___ Data provided

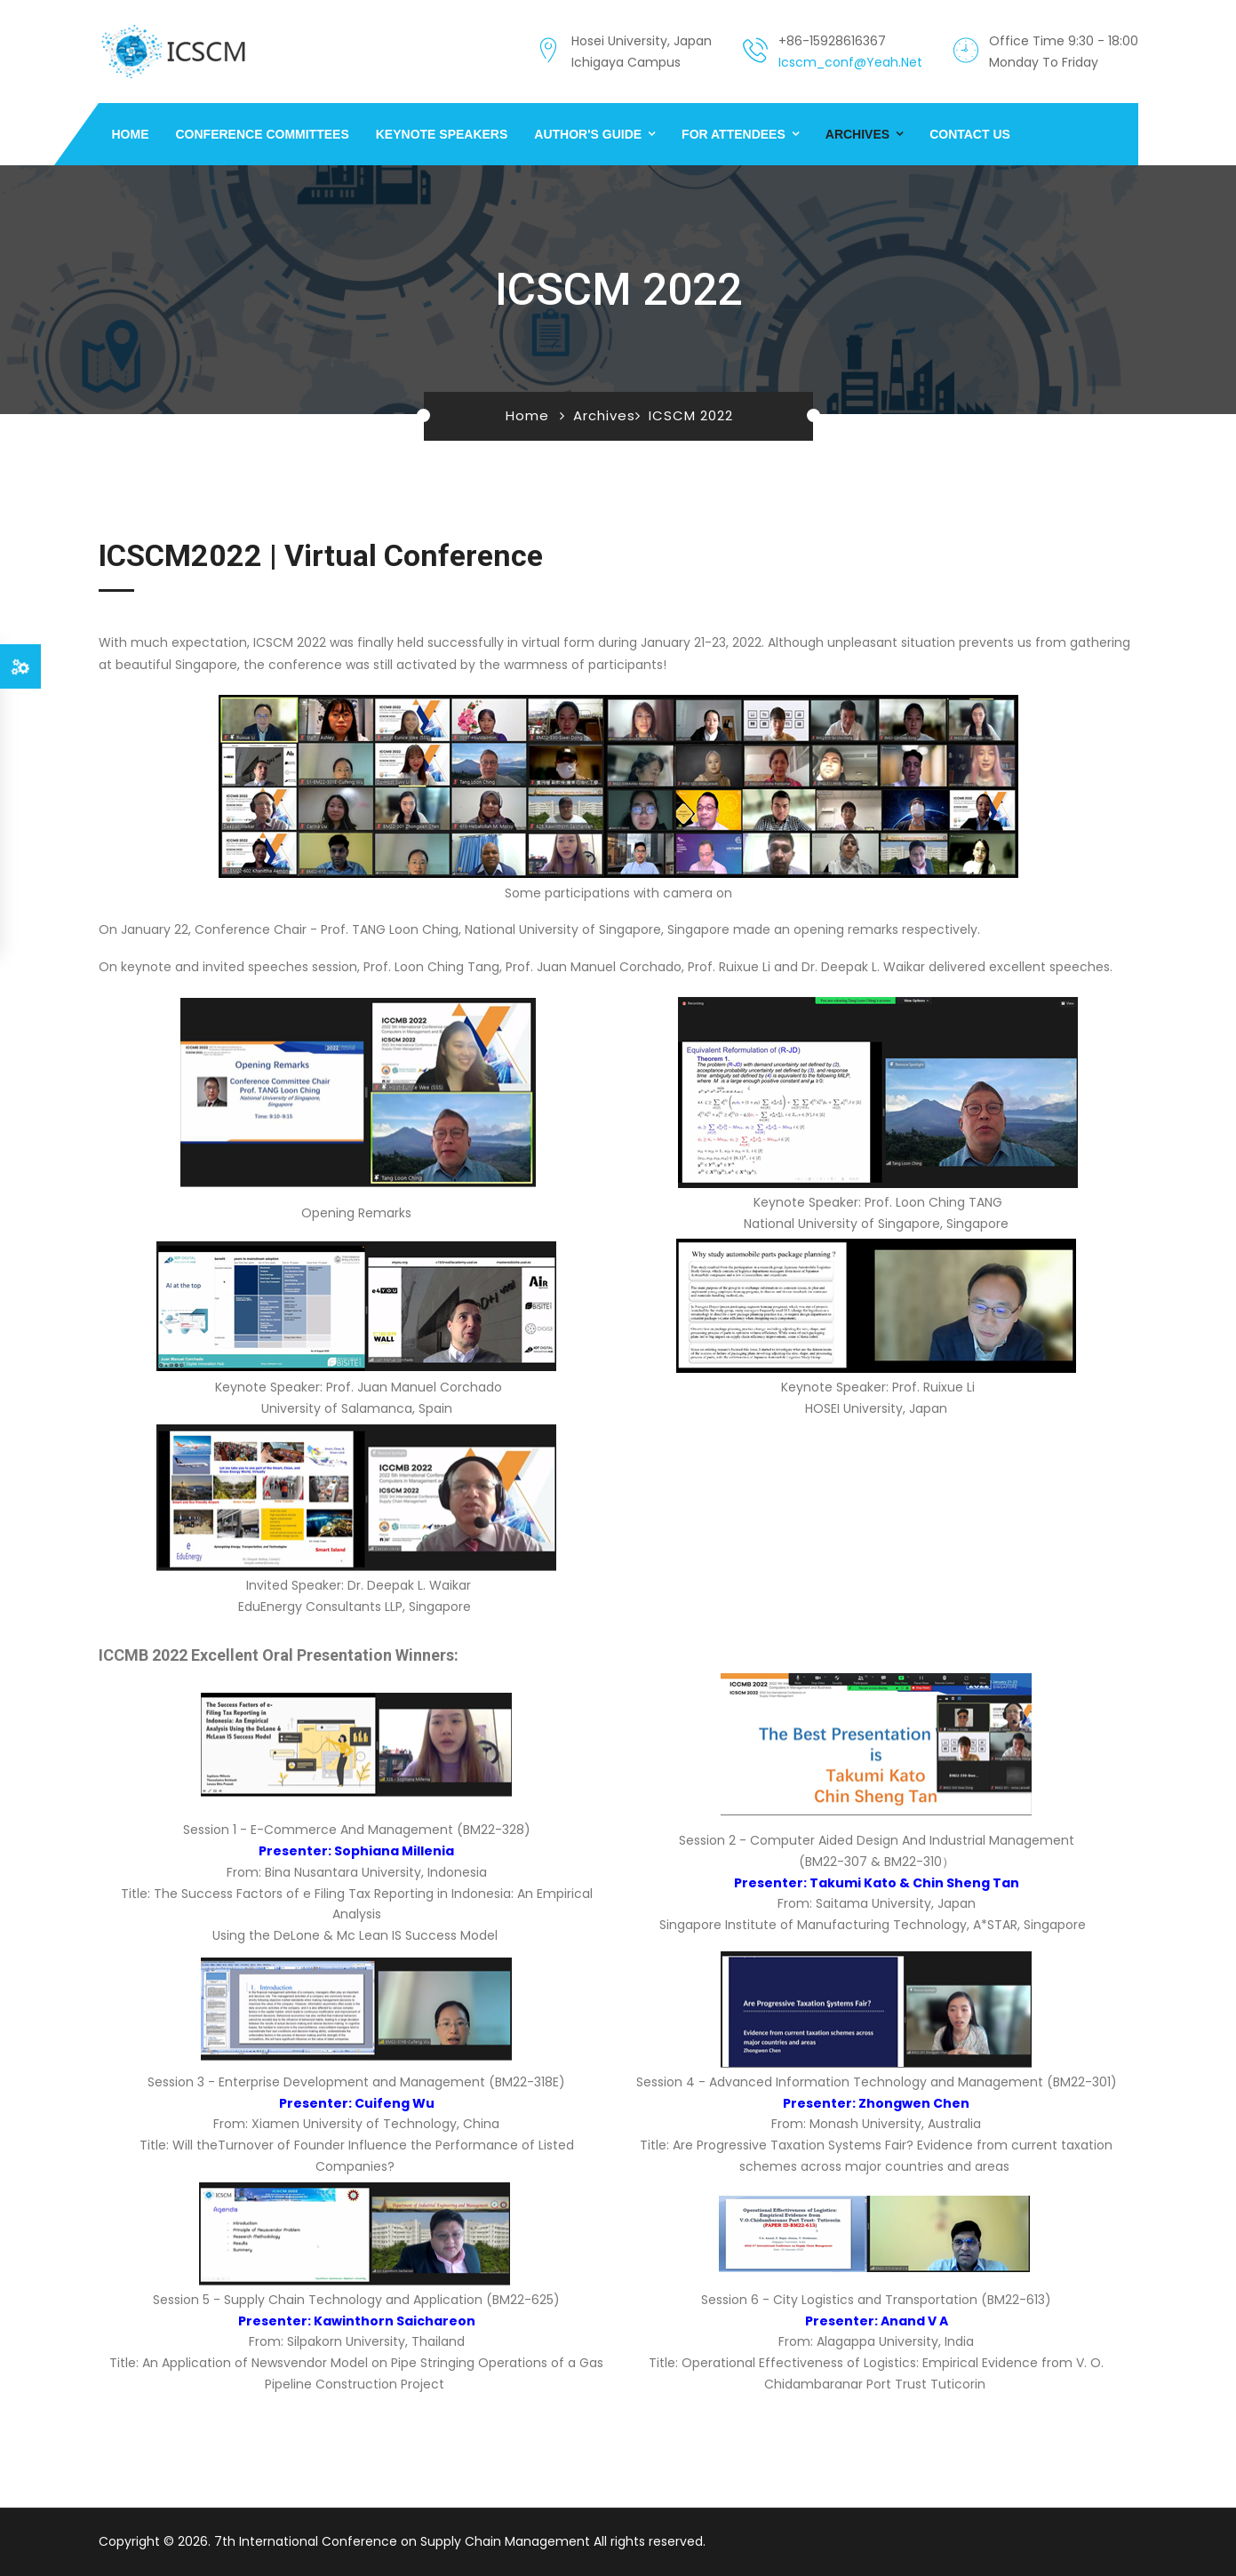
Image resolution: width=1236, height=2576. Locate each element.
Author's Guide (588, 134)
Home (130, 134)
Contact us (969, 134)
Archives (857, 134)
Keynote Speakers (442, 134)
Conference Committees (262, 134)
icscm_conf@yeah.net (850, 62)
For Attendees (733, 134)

______

### [Exercise]
Please copy the data above exactly, omitting the pictures.

### [Solution]
Image resolution: width=1236, height=2576. Locate each element.
Author's Guide (588, 134)
Home (130, 134)
Contact us (969, 134)
Archives (857, 134)
Keynote Speakers (442, 134)
Conference Committees (262, 134)
icscm_conf@yeah.net (850, 62)
For Attendees (733, 134)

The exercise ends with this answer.